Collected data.
---*---
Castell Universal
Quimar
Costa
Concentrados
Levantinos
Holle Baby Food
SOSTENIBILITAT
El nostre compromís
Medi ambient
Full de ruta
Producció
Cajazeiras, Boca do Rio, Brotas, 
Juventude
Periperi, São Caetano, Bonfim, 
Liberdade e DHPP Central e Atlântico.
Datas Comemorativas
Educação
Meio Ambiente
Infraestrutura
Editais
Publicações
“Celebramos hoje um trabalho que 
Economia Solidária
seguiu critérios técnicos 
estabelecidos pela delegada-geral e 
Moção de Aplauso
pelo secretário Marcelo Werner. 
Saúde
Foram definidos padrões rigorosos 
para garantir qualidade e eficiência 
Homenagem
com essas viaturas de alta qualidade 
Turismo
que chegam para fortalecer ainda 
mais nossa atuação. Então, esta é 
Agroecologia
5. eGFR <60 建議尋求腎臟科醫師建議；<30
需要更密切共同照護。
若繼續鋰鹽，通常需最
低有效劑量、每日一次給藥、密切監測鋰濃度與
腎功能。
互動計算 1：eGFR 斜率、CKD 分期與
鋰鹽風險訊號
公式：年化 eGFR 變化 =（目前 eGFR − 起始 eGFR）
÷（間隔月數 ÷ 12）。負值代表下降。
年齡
---*---
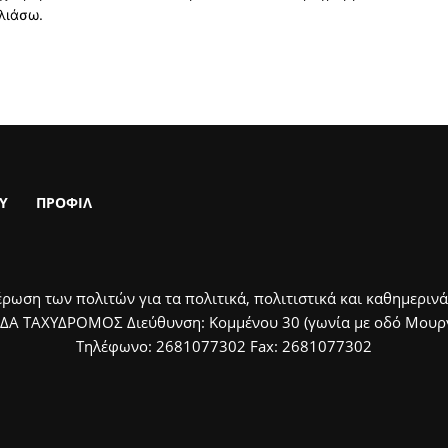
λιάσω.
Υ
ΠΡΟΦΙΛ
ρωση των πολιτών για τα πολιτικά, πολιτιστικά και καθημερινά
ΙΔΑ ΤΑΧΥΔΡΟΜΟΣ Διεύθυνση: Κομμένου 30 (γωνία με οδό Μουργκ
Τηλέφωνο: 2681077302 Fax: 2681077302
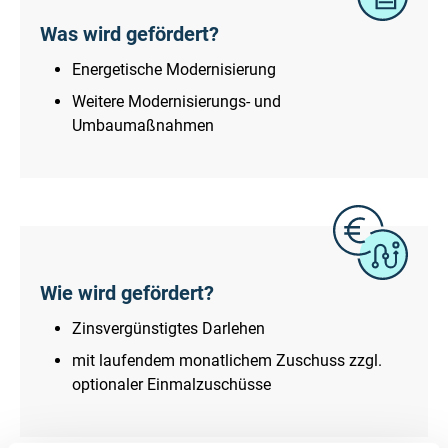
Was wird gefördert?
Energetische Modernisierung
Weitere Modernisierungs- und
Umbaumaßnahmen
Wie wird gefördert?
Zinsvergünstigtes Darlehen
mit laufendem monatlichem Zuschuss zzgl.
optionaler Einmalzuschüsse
---*---
Task. Range to copy from the records above: the line containing "ΙΔΑ ΤΑΧΥΔΡΟΜΟΣ Διεύθυνση: Κομμένου" to the line containing "optionaler Einmalzuschüsse", both included. Output those lines exactly and only those, skipping pictures.

Result of the task.
ΙΔΑ ΤΑΧΥΔΡΟΜΟΣ Διεύθυνση: Κομμένου 30 (γωνία με οδό Μουργκ
Τηλέφωνο: 2681077302 Fax: 2681077302
Was wird gefördert?
Energetische Modernisierung
Weitere Modernisierungs- und
Umbaumaßnahmen
Wie wird gefördert?
Zinsvergünstigtes Darlehen
mit laufendem monatlichem Zuschuss zzgl.
optionaler Einmalzuschüsse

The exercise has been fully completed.